-- The records follows --

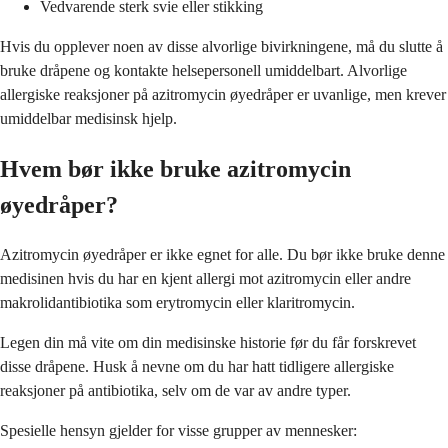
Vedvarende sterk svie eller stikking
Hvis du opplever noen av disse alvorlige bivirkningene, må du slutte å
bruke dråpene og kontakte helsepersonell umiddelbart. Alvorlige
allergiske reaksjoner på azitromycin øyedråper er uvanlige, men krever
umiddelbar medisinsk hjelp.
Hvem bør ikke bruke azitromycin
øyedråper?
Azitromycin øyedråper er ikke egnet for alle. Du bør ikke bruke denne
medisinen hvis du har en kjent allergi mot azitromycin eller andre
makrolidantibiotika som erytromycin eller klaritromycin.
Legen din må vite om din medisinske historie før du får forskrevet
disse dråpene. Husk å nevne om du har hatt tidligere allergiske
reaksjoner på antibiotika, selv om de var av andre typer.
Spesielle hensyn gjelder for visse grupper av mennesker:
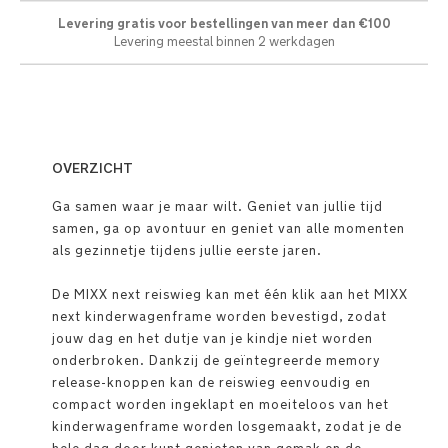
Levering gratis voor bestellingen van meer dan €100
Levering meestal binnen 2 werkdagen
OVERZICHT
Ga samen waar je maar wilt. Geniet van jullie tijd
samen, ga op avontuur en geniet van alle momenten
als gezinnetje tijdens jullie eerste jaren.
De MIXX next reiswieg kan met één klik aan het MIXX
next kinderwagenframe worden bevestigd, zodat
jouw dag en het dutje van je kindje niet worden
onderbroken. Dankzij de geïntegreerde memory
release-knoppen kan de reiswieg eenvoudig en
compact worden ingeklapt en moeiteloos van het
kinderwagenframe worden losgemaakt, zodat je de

-- The records concluded --
-- The records follows --

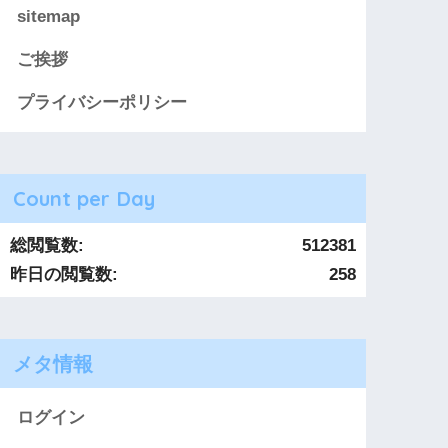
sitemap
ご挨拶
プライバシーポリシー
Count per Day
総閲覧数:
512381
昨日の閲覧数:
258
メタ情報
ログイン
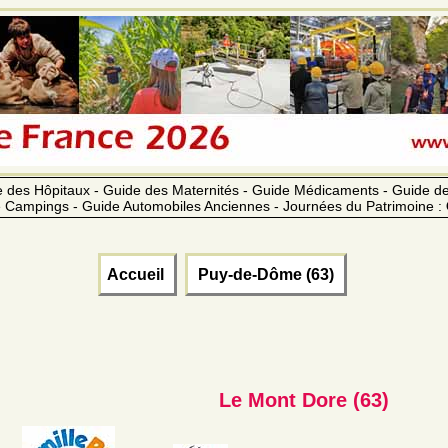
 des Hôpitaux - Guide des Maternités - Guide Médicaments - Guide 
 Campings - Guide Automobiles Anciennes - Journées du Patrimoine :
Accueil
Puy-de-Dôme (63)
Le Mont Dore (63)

-- The records concluded --

Exercise directions
Once the line with "Hvis du opplever" is found above, transcribe each line from it through the line with "samen, ga op", exactly, and omit the pictures.

Exercise output
Hvis du opplever noen av disse alvorlige bivirkningene, må du slutte å
bruke dråpene og kontakte helsepersonell umiddelbart. Alvorlige
allergiske reaksjoner på azitromycin øyedråper er uvanlige, men krever
umiddelbar medisinsk hjelp.
Hvem bør ikke bruke azitromycin
øyedråper?
Azitromycin øyedråper er ikke egnet for alle. Du bør ikke bruke denne
medisinen hvis du har en kjent allergi mot azitromycin eller andre
makrolidantibiotika som erytromycin eller klaritromycin.
Legen din må vite om din medisinske historie før du får forskrevet
disse dråpene. Husk å nevne om du har hatt tidligere allergiske
reaksjoner på antibiotika, selv om de var av andre typer.
Spesielle hensyn gjelder for visse grupper av mennesker:
Levering gratis voor bestellingen van meer dan €100
Levering meestal binnen 2 werkdagen
OVERZICHT
Ga samen waar je maar wilt. Geniet van jullie tijd
samen, ga op avontuur en geniet van alle momenten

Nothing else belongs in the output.